Depois da primeira visita, Laura conta que ela e o marido vinham todo ano visitar Luciana, principalmente depois que os netos nasceram. "Então no ano passado [2022] resolvemos vir para ficar, porque chegamos à conclusão de que no momento a vida é bem melhor aqui do que onde morávamos, onde as coisas estão bem difíceis".
No ano passado [2022] resolvemos vir para ficar, porque chegamos à conclusão de que no momento a vida é bem melhor aqui [na Austrália] do que onde morávamos.Laura Napoli, 78 anos, aluna do curso de inglês
A obstetriz Kelly Padrão West, na Austrália há 24 anos, diz que o pai era um imigrante português que foi para o Brasil ainda criança, e que sempre a incentivou a morar em outro país. Ela conta que quando decidiu morar na Austrália, ele falou: "Você não volta. A gente que vai". Em 2005, ele e a Clélia, mãe da Kelly, vieram visitá-la pela primeira vez. Ficaram três meses e viajaram bastante.
Sobre o que achou da Austrália num primeiro momento, Clélia relata: "Eu achei muito linda, com praias maravilhosas. Aqui tem várias qualidades de comida, coisas que eu não conhecia, porque foi a minha primeira viagem para mais longe do Brasil. Só tinha visitado países da América do Sul até então".
Ao falar da decisão de vir morar na Austrália, Clélia diz que tinha muitos amigos e uma vida "maravilhosa" no Brasil. "Mas eu pensei: os amigos tem família, tem a vida deles, e a pessoa mais velha precisa de alguém perto. Aqui tenho minha filha, meus netos, meu genro. Então eu decidi que eu tinha que olhar para esse lado do acolhimento da família. Também gostei muito da Austrália, e o bom que é o clima nosso do Brasil".
A pessoa mais velha precisa de alguém perto. Aqui tenho minha filha, meus netos, meu genro. Então decidi me mudar para cá, até porque gosto da Austrália.Clélia Padrão, 77 anos, aluna do curso de inglês
Marcos conta que quando sua filha Tatiana resolveu vir morar na Austrália, 12 anos atrás, ele achou um "desastre". "Ela estava no último período da faculdade de Direito e abandonou tudo para vir. A gente não conhecia nada da Austrália, não sabia como seria aqui. Eu fiquei seis meses sem falar com ela. E aí, de repente, a minha outra filha, Gabriela, veio também, e elas não voltaram mais".
Ele diz que depois disso teve que vir para o país para ver como era a vida das filhas aqui. "Vim e me apaixonei. Fiquei impressionado com o lugar, com a receptividade das pessoas, a fauna, as praias. Achei lindo, e as pessoas muito solidárias".
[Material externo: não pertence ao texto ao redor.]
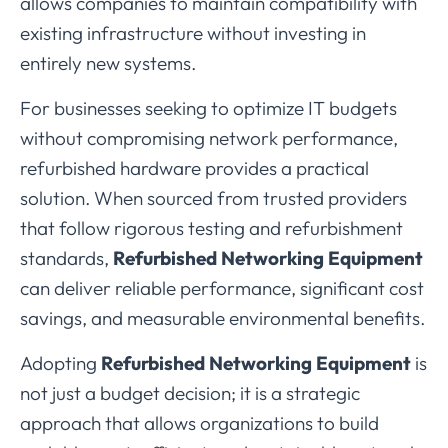
allows
companies
to
maintain
compatibility
with
existing
infrastructure
without
investing
in
entirely
new
systems.
For
businesses
seeking
to
optimize
IT
budgets
without
compromising
network
performance,
refurbished
hardware
provides
a
practical
solution.
When
sourced
from
trusted
providers
that
follow
rigorous
testing
and
refurbishment
standards,
Refurbished
Networking
Equipment
can
deliver
reliable
performance,
significant
cost
savings,
and
measurable
environmental
benefits.
Adopting
Refurbished
Networking
Equipment
is
not
just
a
budget
decision;
it
is
a
strategic
approach
that
allows
organizations
to
build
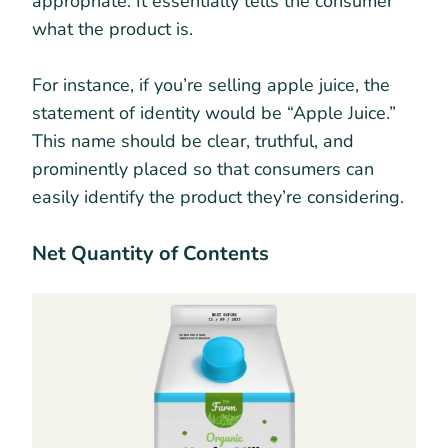
appropriate. It essentially tells the consumer
what the product is.
For instance, if you’re selling apple juice, the
statement of identity would be “Apple Juice.”
This name should be clear, truthful, and
prominently placed so that consumers can
easily identify the product they’re considering.
Net Quantity of Contents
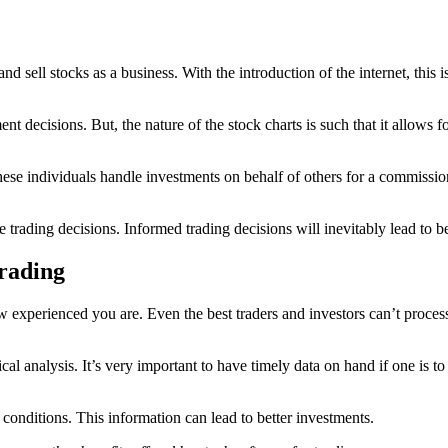
and sell stocks as a business. With the introduction of the internet, thi
ent decisions. But, the nature of the stock charts is such that it allows 
hese individuals handle investments on behalf of others for a commissio
trading decisions. Informed trading decisions will inevitably lead to be
Trading
how experienced you are. Even the best traders and investors can’t proc
nical analysis. It’s very important to have timely data on hand if one i
 conditions. This information can lead to better investments.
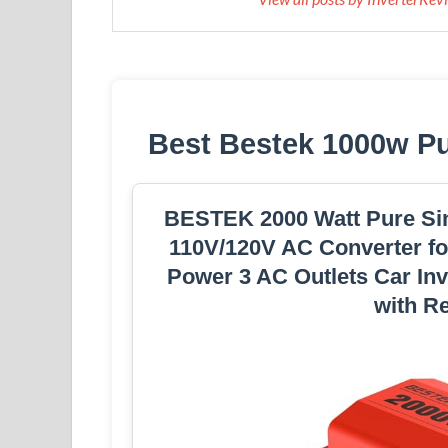
Best Bestek 1000w P
BESTEK 2000 Watt Pure Sin
110V/120V AC Converter for
Power 3 AC Outlets Car Inv
with R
Vim [para a Austrália] e me apaixonei. Fiquei impressionado com o lugar, a fauna, as praias. Achei lindo. E as pessoas muito solidárias.Marcos de Miranda, 76 anos, aluno do curso de inglês
Entre idas e vindas e com algumas visitas aos países da Ásia, na época em que tinha um visto que precisava sair da Austrália a cada três meses para poder voltar ao país, Marcos conta que acabou resolvendo ficar de vez.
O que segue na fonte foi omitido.